In conclusion, it is important to remind ourselves that there are discernable and valuable subversive traditions within Christianity (Quakerism, Anabaptism, liberation theology, radical evangelicalism, progressive Catholicism, and so on), which revolve around from what I'd call ‘the Jesus trajectory’ - and which undermine both top-down churchianity, the Christendom settlement (the dangerous alliance of the church with power) and knock-down metaphysics.

You can't read such radical traditions as generating simple spiritual, moral, theological and political prescriptions, of course. And I wouldn't want to. It's more about cultivating a new and ethos for living, alongside and with others. Far more challenging.

At the moment Christianity seems obsessed with sex and self-preservation. Institutionally, it has lost touch with the radical nature of the Gospel and has become, for many, an irrelevant cultural artifact. The result is massive decline.

The ideology of 'the Christian nation' is also collapsing – but this notion, which some church leaders still try to cling on to, has nothing to do with the person and movement of Jesus, whose irruption in the world remains a huge challenge to both religious and political establishments.

What people are rightly rejecting is religion as a coercive, arbitrary and esoteric force over and against full human flourishing and understanding. Understood through its radical traditions, the Gospel rejects this too.

Instead, Christians should be seeking to renew their intellectual, spiritual and social justice traditions through openness and hospitality towards others, rather than by being defensive or expecting special favour.

The idea that we are all going to agree if religion goes away is as naďve as the view that you cannot have morality without religion.
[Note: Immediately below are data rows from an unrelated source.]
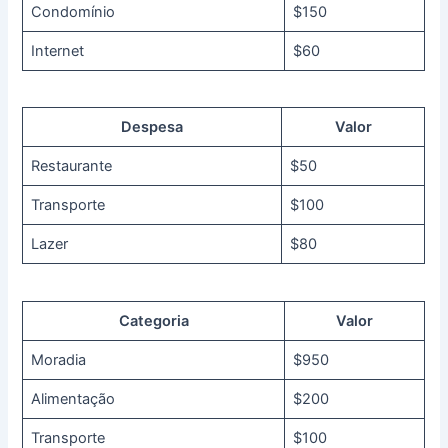
Condomínio
$150
Internet
$60
Despesa
Valor
Restaurante
$50
Transporte
$100
Lazer
$80
Categoria
Valor
Moradia
$950
Alimentação
$200
Transporte
$100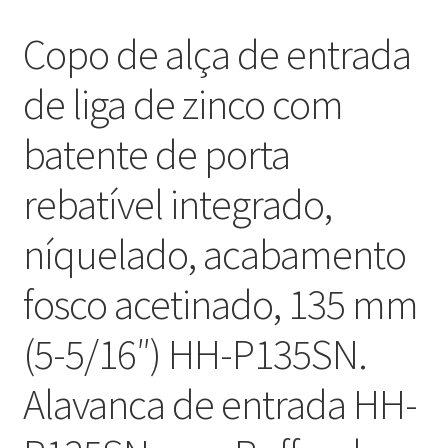
Copo de alça de entrada
de liga de zinco com
batente de porta
rebatível integrado,
níquelado, acabamento
fosco acetinado, 135 mm
(5-5/16″) HH-P135SN.
Alavanca de entrada HH-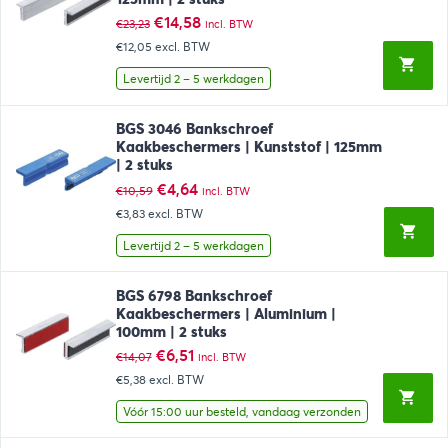
Oorspronkelijke
Huidige
€
14,58
€
23,23
incl. BTW
prijs
prijs
€12,05
excl. BTW
was:
is:
€23,23.
€14,58.
Levertijd 2 – 5 werkdagen
BGS 3046 Bankschroef
Kaakbeschermers | Kunststof | 125mm
| 2 stuks
Oorspronkelijke
Huidige
€
4,64
€
10,59
incl. BTW
prijs
prijs
€3,83
excl. BTW
was:
is:
€10,59.
€4,64.
Levertijd 2 – 5 werkdagen
BGS 6798 Bankschroef
Kaakbeschermers | Aluminium |
100mm | 2 stuks
Oorspronkelijke
Huidige
€
6,51
€
14,07
incl. BTW
prijs
prijs
€5,38
excl. BTW
was:
is:
€14,07.
€6,51.
Vóór 15:00 uur besteld, vandaag verzonden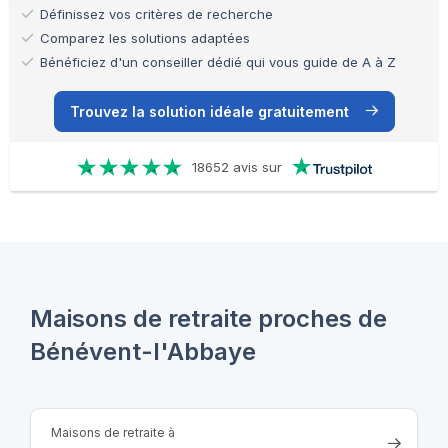
Définissez vos critères de recherche
Comparez les solutions adaptées
Bénéficiez d'un conseiller dédié qui vous guide de A à Z
Trouvez la solution idéale gratuitement
18652 avis sur
Maisons de retraite proches de
Bénévent-l'Abbaye
Maisons de retraite à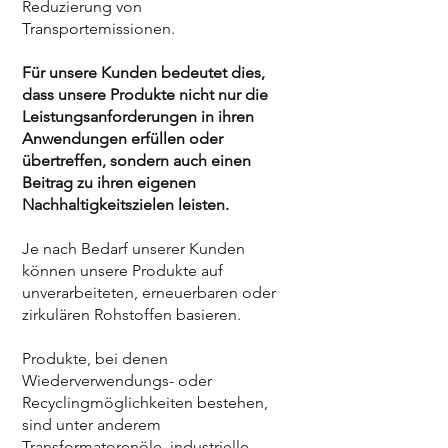
Reduzierung von
Transportemissionen.
Für unsere Kunden bedeutet dies,
dass unsere Produkte nicht nur die
Leistungsanforderungen in ihren
Anwendungen erfüllen oder
übertreffen, sondern auch einen
Beitrag zu ihren eigenen
Nachhaltigkeitszielen leisten.
Je nach Bedarf unserer Kunden
können unsere Produkte auf
unverarbeiteten, erneuerbaren oder
zirkulären Rohstoffen basieren.
Produkte, bei denen
Wiederverwendungs- oder
Recyclingmöglichkeiten bestehen,
sind unter anderem
Transformatorenöle, industrielle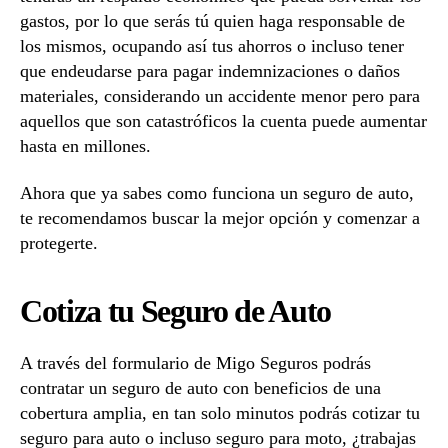
gastos, por lo que serás tú quien haga responsable de
los mismos, ocupando así tus ahorros o incluso tener
que endeudarse para pagar indemnizaciones o daños
materiales, considerando un accidente menor pero para
aquellos que son catastróficos la cuenta puede aumentar
hasta en millones.
Ahora que ya sabes como funciona un seguro de auto,
te recomendamos buscar la mejor opción y comenzar a
protegerte.
Cotiza tu Seguro de Auto
A través del formulario de Migo Seguros podrás
contratar un seguro de auto con beneficios de una
cobertura amplia, en tan solo minutos podrás cotizar tu
seguro para auto o incluso seguro para moto, ¿trabajas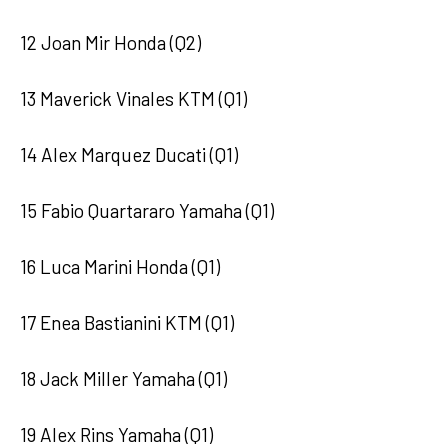
12 Joan Mir Honda (Q2)
13 Maverick Vinales KTM (Q1)
14 Alex Marquez Ducati (Q1)
15 Fabio Quartararo Yamaha (Q1)
16 Luca Marini Honda (Q1)
17 Enea Bastianini KTM (Q1)
18 Jack Miller Yamaha (Q1)
19 Alex Rins Yamaha (Q1)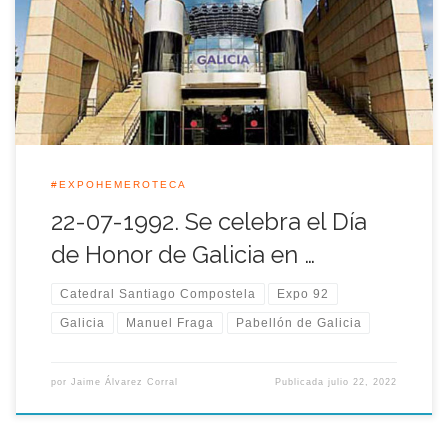
protocolarios y culturales presididos por el presidente de la
Xunta de Galicia, Manuel Fraga Iribarne. Entre las actividades
de conmemoración de este día de honor, Galicia hizo entrega
a […]
#EXPOHEMEROTECA
22-07-1992. Se celebra el Día
de Honor de Galicia en …
Catedral Santiago Compostela
Expo 92
Galicia
Manuel Fraga
Pabellón de Galicia
por
Jaime Álvarez Corral
Publicada
julio 22, 2022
Difference is here to stay. The task is how to establish ground rules for fairness and equal treatment in social life and public debate. All people, whether religious or non-religious, as conventionally defined, have a role to play in that.
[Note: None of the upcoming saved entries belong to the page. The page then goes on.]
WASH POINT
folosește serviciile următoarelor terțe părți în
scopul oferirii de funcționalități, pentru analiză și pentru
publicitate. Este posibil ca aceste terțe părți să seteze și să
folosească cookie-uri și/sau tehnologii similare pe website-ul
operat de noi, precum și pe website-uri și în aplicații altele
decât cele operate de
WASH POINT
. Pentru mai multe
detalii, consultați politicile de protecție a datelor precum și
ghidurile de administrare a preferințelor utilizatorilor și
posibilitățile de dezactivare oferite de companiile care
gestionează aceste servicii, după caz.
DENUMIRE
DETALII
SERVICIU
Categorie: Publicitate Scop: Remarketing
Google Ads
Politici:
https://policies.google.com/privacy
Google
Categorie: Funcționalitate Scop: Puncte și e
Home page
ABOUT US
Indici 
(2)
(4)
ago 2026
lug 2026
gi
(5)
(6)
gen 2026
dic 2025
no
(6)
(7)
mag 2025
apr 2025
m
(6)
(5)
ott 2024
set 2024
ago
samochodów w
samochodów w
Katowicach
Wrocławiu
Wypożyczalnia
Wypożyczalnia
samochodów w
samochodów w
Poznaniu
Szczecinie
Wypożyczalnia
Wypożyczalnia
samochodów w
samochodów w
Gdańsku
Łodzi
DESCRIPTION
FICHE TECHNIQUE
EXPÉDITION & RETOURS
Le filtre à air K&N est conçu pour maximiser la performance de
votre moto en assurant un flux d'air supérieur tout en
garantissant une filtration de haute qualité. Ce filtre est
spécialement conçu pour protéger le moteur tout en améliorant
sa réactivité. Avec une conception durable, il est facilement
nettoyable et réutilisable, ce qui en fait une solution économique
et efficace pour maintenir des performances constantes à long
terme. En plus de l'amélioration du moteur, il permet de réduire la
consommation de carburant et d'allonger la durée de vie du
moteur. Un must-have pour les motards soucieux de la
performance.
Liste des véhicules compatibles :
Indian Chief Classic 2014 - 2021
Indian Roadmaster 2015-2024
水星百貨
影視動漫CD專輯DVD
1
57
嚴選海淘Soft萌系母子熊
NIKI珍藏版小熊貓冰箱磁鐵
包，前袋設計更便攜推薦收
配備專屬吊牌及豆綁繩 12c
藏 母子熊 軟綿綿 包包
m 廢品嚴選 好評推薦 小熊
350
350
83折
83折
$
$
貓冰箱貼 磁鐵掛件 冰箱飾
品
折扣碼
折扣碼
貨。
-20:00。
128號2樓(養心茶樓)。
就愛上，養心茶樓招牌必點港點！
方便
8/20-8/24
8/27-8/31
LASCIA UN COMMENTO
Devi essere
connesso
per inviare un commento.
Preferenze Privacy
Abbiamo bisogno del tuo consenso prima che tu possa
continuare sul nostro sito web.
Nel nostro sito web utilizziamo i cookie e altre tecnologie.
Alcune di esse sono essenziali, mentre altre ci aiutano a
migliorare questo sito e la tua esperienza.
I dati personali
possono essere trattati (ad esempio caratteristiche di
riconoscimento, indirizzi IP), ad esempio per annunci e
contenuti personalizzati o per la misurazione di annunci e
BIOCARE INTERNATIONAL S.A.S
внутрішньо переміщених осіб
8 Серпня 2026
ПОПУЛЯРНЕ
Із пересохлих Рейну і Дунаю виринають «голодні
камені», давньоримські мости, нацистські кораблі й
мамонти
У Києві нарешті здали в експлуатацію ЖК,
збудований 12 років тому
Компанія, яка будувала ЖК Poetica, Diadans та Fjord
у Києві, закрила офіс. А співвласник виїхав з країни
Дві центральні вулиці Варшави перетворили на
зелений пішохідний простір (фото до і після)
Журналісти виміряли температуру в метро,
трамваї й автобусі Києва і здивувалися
This article comes from a talk prepared for a dialogue between humanists and Christians organized by Leicester Secular Society. The author will be speaking on ‘The State and Religion’, 7:30pm at Christchurch, Clarendon Park Road, Monday 26 February 2007.
--
NOTES:

[1] By ressourcement I mean processes which stress the interplay and interdependence of retrieval, recovery, renewal, re-imagination and re-expression. I am not particularly identifying with ‘new theology’ in the Catholic tradition, and I feel distance as well as affinity with aspects of ‘radical orthodoxy’. In a variety of different ways, ‘where I am coming from’ has been shaped by recent thinkers like Nicholas Lash, Sarah Coakley, Richard Kearney, James Alison, Dorothy Day, Rowan Williams, Sharon Ringe, John Howard Yoder, Simone Weil, William Stringfellow, John Caputo, Dorothee Soelle, Walter Brueggemann, Jurgen Moltmann, Dietrich Bonhoeffer, David Jenkins, Mary Grey, Thomas Merton, Merlod Westphal, Brian McLaren, Ruth Page, Chris Rowland, Richard Rohr, Bert Hoedemaker, Ken Leech, Phyllis Trible, Ian Fraser, Peter Selby, Lisa Sowle Cahill, Nicholas Adams and John Douglas Hall. Of course they bear no responsibility for my own interpretations.

[2] See for example: Richard Dawkins, The God Delusion (Bantam Press, 2006); Richard Swinburne, The Existence of God (Clarendon Press, 2004), Don Cupitt, Taking Leave of God (SCM Press, 1980).
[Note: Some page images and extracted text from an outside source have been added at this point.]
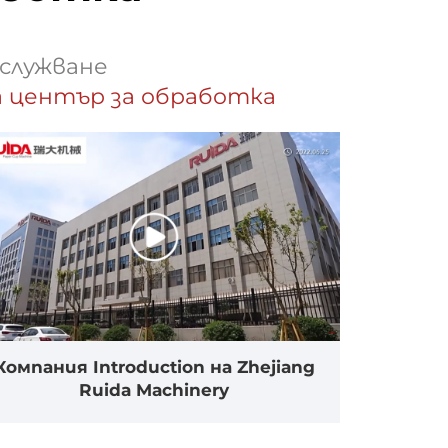
бслужване
а център за обработка
Компания Introduction на Zhejiang
Ruida Machinery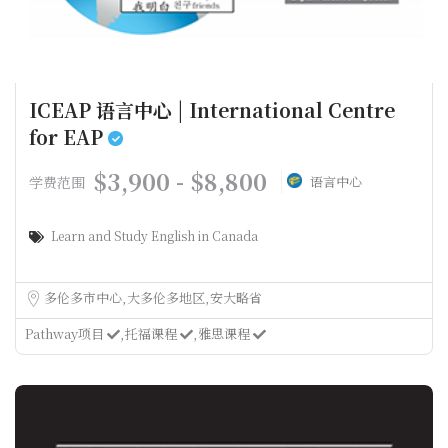
ICEAP 语言中心 | International Centre
for EAP
$3,900 - $8,800
学费范围
语言中心
Learn and Study English in Canada
多伦多市中心
大多伦多地区
安大略省
Pathway项目
托福课程
雅思课程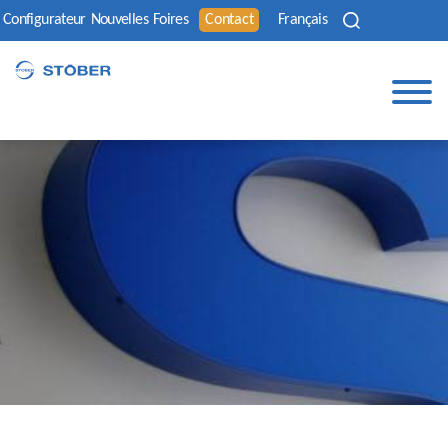
Configurateur
Nouvelles
Foires
Contact
Français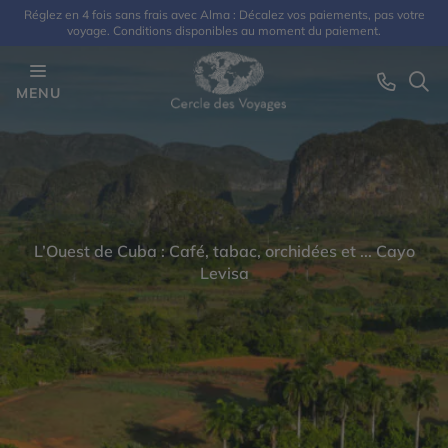
Réglez en 4 fois sans frais avec Alma : Décalez vos paiements, pas votre
voyage. Conditions disponibles au moment du paiement.
MENU
L’Ouest de Cuba : Café, tabac, orchidées et ... Cayo
Levisa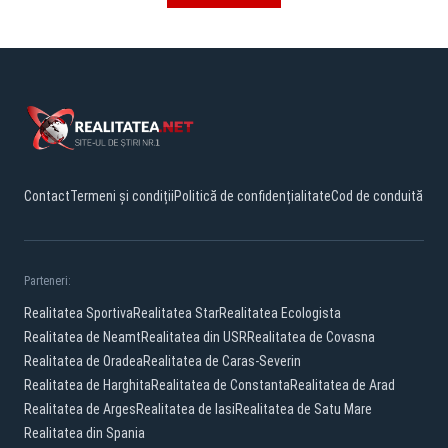
Contact
Termeni și condiții
Politică de confidențialitate
Cod de conduită
Parteneri:
Realitatea Sportiva
Realitatea Star
Realitatea Ecologista
Realitatea de Neamt
Realitatea din USR
Realitatea de Covasna
Realitatea de Oradea
Realitatea de Caras-Severin
Realitatea de Harghita
Realitatea de Constanta
Realitatea de Arad
Realitatea de Arges
Realitatea de Iasi
Realitatea de Satu Mare
Realitatea din Spania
[3] To many modern minds the Christian doctrine (grammar) of the Trinity is utterly baffling, if not nonsensical. But Nicholas Lash continues to believe that it is of fundamental importance. For a thoughtfully direct unpacking of the underlying ‘grammar’ of Trinitarian understanding, see his excellent Believing Three Ways in One God (SCM Press, 1997). Richard Dawkins – writing dismissively in The Times, 12/02/07, that God “is actually three in one. Not four, not two, but three” – is not least among those who have confused metaphor for description. Since God is not an entity, divine unity and the modes of God are not part of a numerical sequence. That is not the point of this ancient creedal language.

[4] This section is excerpted from an earlier essay,
Does Christianity kill or cure?

[5] By 'ideology' I mean the fixing of ideas into regulative certainties. See part three of Nicholas Lash’s collection, Theology on the Way to Emmaus (SCM Press, 1986).